Its interesting at end of semesters, everyone in the last class of the teaching period are generally very pleasant and the tutors are nice and the lecturers like to wind things up early. It sorta lulls you into this false sense of security of everything is gonna turn out alright....

Then WHAM, exams come along and knock you around a bit, making you think you shoulda studied harder.

Well this semester I am definently going to study harder..

Man why can't i spell definently right? Never have, probably never will.

Anyway went to my sisters for dinner tonight, ever since she moved away meeting up always seems like such a huge ordeal. But things went off ok, no dramas just talking and watching the simpsons and red thai curry. Everyone over there kept asking me what I am going to do with my holidays, suggesting I get a job or something. Why do people (ie. working people) always suggest to uni students to get jobs over summer break? Why don't they ever say "Man I wish I was in uni so I could get massive 3 month breaks, you know what? You should enjoy them! Do what you want, or do nothing at all! Its up to you!
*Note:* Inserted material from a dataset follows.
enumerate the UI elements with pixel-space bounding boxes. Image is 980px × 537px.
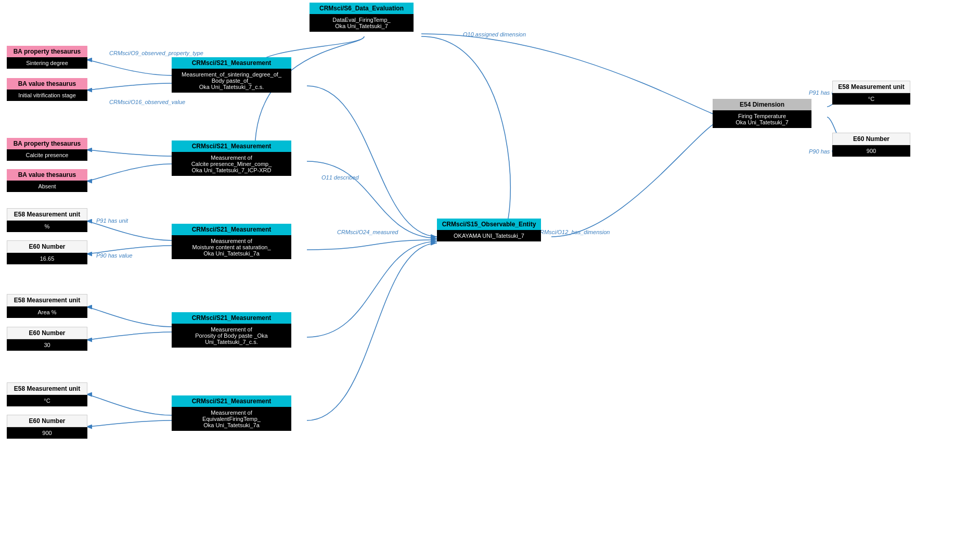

Have a great time!". I guess its cause they are use to working and to them to have a 3 month break would drive them crazy and broke or something. Well that it does to me as well, but you know, I cope with that.

Anyway there is no point to that ramble, who knows, I might get a job, lets just wait and see.

too, many, commas, ....

Anyway erm, look over there!!!!! *Runs off to bed*

Wednesday, October 27, 2004

So yeah, scrap that shit I was speaking before about a major in accounting cause I have filled out my form and it looks like I'll be doing a major in finance and a minor in business law. Most of my school colleages think they are both a waste of time as they don't lead to any "real" qualifications, but I am interested in them and by fuck if I am gonna do more schooling I am not interested in, in an attempt to impress some would-be employer for a job I don't want.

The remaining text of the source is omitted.